Ignatius Donnelly
Ignatius Donnelly was born on November 3, 1831. He was trained in a law office and became involved in the land boom of the 1850s and in 1857 he moved to Minnesota. He became an antislavery Republican as the Civil War approached and he became lieutenant governor in 1860. Three years later was elected to the US Congress and served there from 1863 to 1869. In 1873 he led the way in forming the Anti-Monopoly Party. With Ignatius Donnelly’s influence, Minnesota’s Anti-Monopoly Party merged with the greenback movement.
Ignatius Donnelly was elected to the state senate three times. Nominated for U.S. Congress in 1878 by both his own party and the Democrats, he lost narrowly to Minneapolis mill owner William D. Washburn. Ignatius Donnelly turned from politics to writing and lecturing and in 1882 he published Atlantis: The Antediluvian World. In 1883 he followed with Ragnarok. The two books earned Ignatius Donnelly the name “the Sage of Nininger.” Ignatius Donnelly argued that Francis Bacon wrote the plays of Shakespeare.

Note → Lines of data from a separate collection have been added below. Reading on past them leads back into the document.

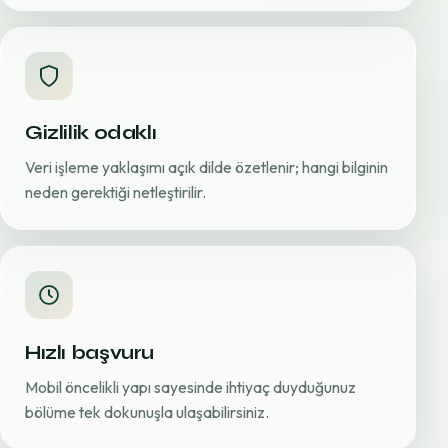
Gizlilik odaklı
Veri işleme yaklaşımı açık dilde özetlenir; hangi bilginin
neden gerektiği netleştirilir.
Hızlı başvuru
Mobil öncelikli yapı sayesinde ihtiyaç duyduğunuz
bölüme tek dokunuşla ulaşabilirsiniz.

Ignatius Donnelly’s novel Caesar’s Column (1891) predicted radio, television, and poison gas. It portrays the United States in 1988 ruled by a ruthless financial oligarchy and peopled by an abject working class. It enhanced Donnelly’s reputation with the Populist Party, which represented the discontented farmers of the West and which he helped found in 1892. At the time of his death, he was vice presidential candidate of a splinter party, the Middle Road Populists. Ignatius Donnelly died on January 1, 1901.